The final report comes at a time when Congress is considering legislation that would ease the regulatory path for automakers in deploying self-driving vehicles and on the heels of the introduction of a revised federal automated-vehicle policy that removes a prior request that manufacturers submit a voluntary safety assessment of their technology.
NTSB investigators noted that the automaker cooperated with its investigation and helped distill data from the car’s systems into insights the board may not have otherwise had access to. Further, they noted that although this incident involved a Tesla, the issues at hand are systemic throughout the industry.
“You can certainly look and say this was a Tesla crash, but through our investigation we’re finding it’s not just a Tesla crash,” Bruce said. “It might have been they were the first one, but it could have been anybody, based on the fact that humans are operating these vehicles.”

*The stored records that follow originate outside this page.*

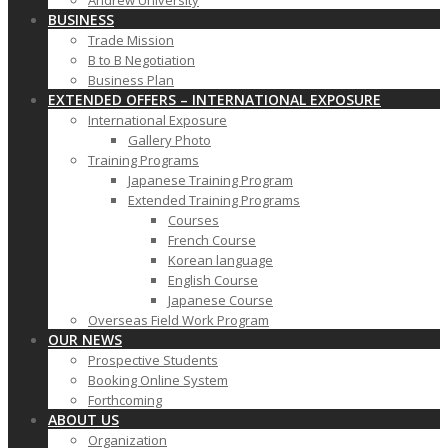
Andrew University
BUSINESS
Trade Mission
B to B Negotiation
Business Plan
EXTENDED OFFERS – INTERNATIONAL EXPOSURE
International Exposure
Gallery Photo
Training Programs
Japanese Training Program
Extended Training Programs
Courses
French Course
Korean language
English Course
Japanese Course
Overseas Field Work Program
OUR NEWS
Prospective Students
Booking Online System
Forthcoming
ABOUT US
Organization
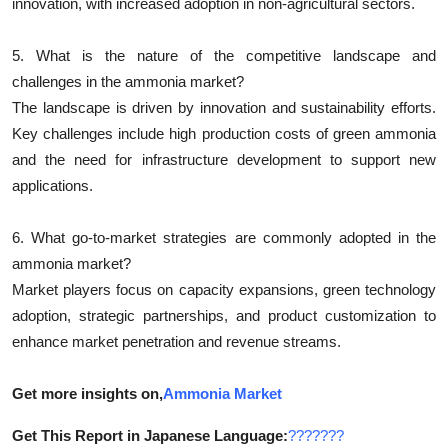
innovation, with increased adoption in non-agricultural sectors.
5. What is the nature of the competitive landscape and
challenges in the ammonia market?
The landscape is driven by innovation and sustainability efforts.
Key challenges include high production costs of green ammonia
and the need for infrastructure development to support new
applications.
6. What go-to-market strategies are commonly adopted in the
ammonia market?
Market players focus on capacity expansions, green technology
adoption, strategic partnerships, and product customization to
enhance market penetration and revenue streams.
Get more insights on,
Ammonia Market
Get This Report in Japanese Language:
???????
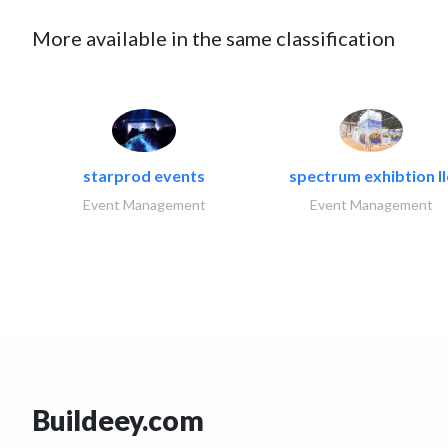
More available in the same classification
starprod events
spectrum exhibtion ll
Event Management
Event Management
Buildeey.com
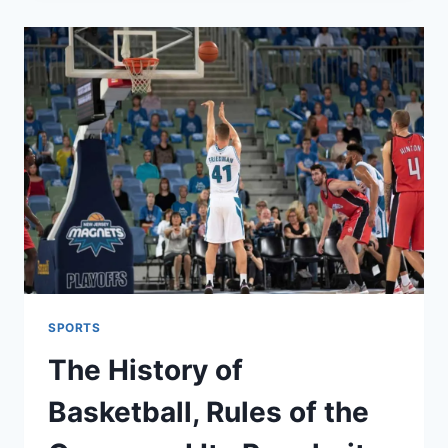
FOR
PEACE,
BUT
WITH
A
SURPRISING
CONDITION
FOR
ISRAEL
SPORTS
The History of
Basketball, Rules of the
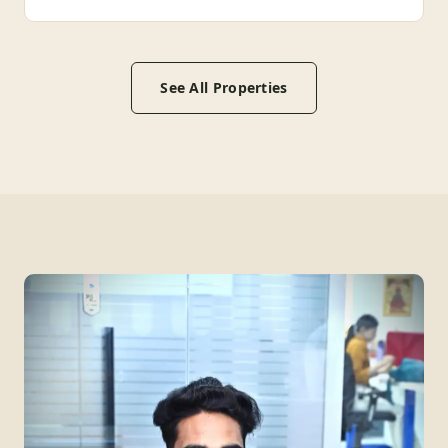
See All Properties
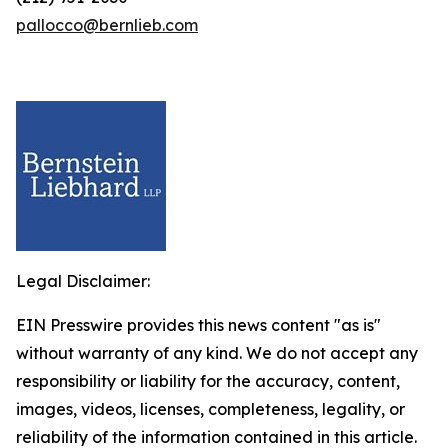
pallocco@bernlieb.com
Legal Disclaimer:
EIN Presswire provides this news content "as is"
without warranty of any kind. We do not accept any
responsibility or liability for the accuracy, content,
images, videos, licenses, completeness, legality, or
reliability of the information contained in this article.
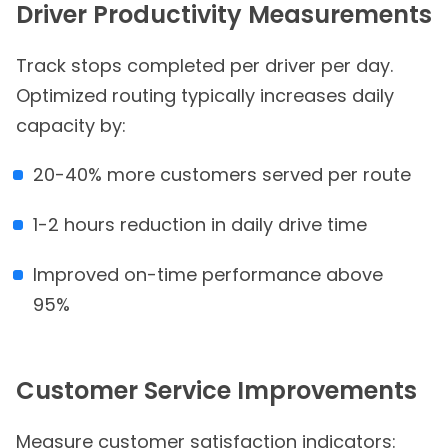
Driver Productivity Measurements
Track stops completed per driver per day.
Optimized routing typically increases daily
capacity by:
20-40% more customers served per route
1-2 hours reduction in daily drive time
Improved on-time performance above
95%
Customer Service Improvements
Measure customer satisfaction indicators:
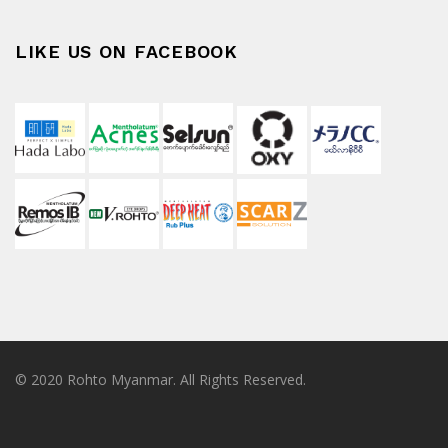
LIKE US ON FACEBOOK
© 2020 Rohto Myanmar. All Rights Reserved.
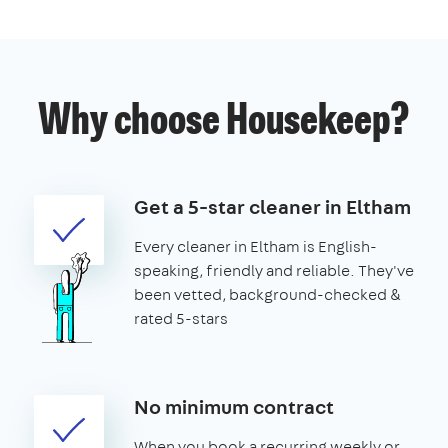
Why choose Housekeep?
Get a 5-star cleaner in Eltham
Every cleaner in Eltham is English-
speaking, friendly and reliable. They've
been vetted, background-checked &
rated 5-stars
No minimum contract
When you book a recurring weekly or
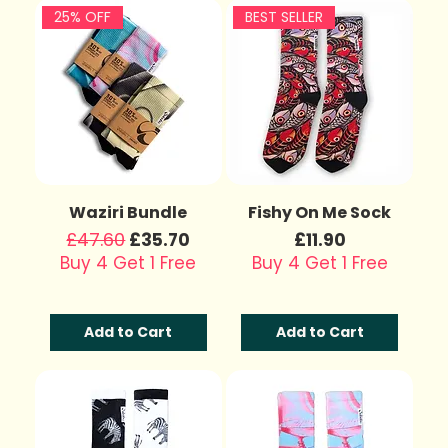
25% OFF
BEST SELLER
Waziri Bundle
Fishy On Me Sock
Regular Price
£47.60
Sale Price
Price
£35.70
£11.90
Buy 4 Get 1 Free
Buy 4 Get 1 Free
Add to Cart
Add to Cart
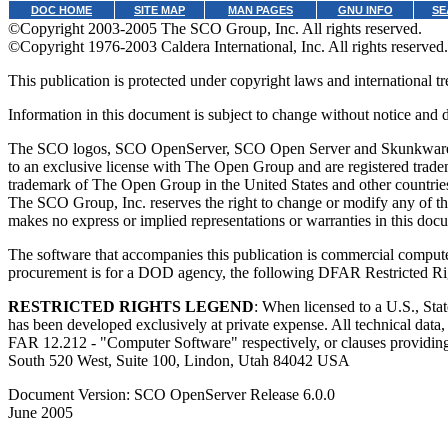
DOC HOME
SITE MAP
MAN PAGES
GNU INFO
SE
©Copyright 2003-2005 The SCO Group, Inc. All rights reserved.
©Copyright 1976-2003 Caldera International, Inc. All rights reserved.
This publication is protected under copyright laws and international tre
Information in this document is subject to change without notice and
The SCO logos, SCO OpenServer, SCO Open Server and Skunkware are
to an exclusive license with The Open Group and are registered trad
trademark of The Open Group in the United States and other countries.
The SCO Group, Inc. reserves the right to change or modify any of the
makes no express or implied representations or warranties in this doc
The software that accompanies this publication is commercial computer
procurement is for a DOD agency, the following DFAR Restricted Ri
RESTRICTED RIGHTS LEGEND
: When licensed to a U.S., St
has been developed exclusively at private expense. All technical dat
FAR 12.212 - "Computer Software" respectively, or clauses providin
South 520 West, Suite 100, Lindon, Utah 84042 USA
Document Version: SCO OpenServer Release 6.0.0
June 2005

Still, Tesla may have sowed confusion about the capabilities and limitations of the system with the name Autopilot. There’s growing concern within the NTSB and more broadly among safety advocates that automakers aren’t properly educating drivers on the nuances of these systems and that the wide assortment of brand-specific terminology is bewildering.
“Adding to the problem is the moniker ‘Autopilot,’ ” Hart wrote in his supplemental comments. “In aviation, airline pilots know that even when the autopilot is controlling their airplane, the pilots still play a crucial role. Joe and Suzy Public, on the other hand, may conclude from the name ‘Autopilot’ that they need not pay any attention to the driving task because the autopilot is doing everything.”

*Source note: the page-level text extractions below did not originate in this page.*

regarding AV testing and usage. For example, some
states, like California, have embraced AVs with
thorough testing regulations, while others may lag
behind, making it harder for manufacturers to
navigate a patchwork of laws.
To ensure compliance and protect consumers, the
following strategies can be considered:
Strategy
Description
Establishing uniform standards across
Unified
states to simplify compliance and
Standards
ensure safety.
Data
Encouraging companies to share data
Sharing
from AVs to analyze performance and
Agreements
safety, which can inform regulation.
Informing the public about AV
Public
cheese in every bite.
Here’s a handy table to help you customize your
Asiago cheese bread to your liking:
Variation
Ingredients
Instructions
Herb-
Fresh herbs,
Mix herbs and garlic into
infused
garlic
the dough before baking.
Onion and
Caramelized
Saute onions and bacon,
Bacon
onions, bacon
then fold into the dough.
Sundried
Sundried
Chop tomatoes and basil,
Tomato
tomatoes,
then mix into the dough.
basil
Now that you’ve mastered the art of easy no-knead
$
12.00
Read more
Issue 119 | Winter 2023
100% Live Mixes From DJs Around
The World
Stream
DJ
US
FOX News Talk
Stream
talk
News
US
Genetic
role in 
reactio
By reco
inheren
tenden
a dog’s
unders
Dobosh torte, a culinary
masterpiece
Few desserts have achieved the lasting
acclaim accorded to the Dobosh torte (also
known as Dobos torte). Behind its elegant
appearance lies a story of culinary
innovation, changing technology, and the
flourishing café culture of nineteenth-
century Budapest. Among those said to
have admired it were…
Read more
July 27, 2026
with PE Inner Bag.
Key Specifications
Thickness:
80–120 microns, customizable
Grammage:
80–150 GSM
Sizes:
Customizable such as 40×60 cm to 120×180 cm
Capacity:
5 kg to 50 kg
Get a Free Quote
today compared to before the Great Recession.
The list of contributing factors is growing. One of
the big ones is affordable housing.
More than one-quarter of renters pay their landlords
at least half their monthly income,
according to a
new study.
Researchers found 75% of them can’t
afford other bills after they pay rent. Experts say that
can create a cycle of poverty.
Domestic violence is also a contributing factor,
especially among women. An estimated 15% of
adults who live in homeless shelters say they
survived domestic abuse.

Hart’s comments were supported by board chairman Robert Sumwalt. The NTSB is a federal agency independent of the Department of Transportation that conducts crash investigations and makes recommendations on safety improvements; it does not hold regulatory power.
Tesla Motors could not be reached for comment on the NTSB’s final report. When the board issued its findings and recommendations last month, a spokesperson said: “We appreciate the NTSB’s analysis of last year’s tragic accident and we will evaluate their recommendations as we continue to evolve our technology. We will also continue to be extremely clear with current and potential customers that Autopilot is not a fully self-driving technology and drivers need to remain attentive at all times.”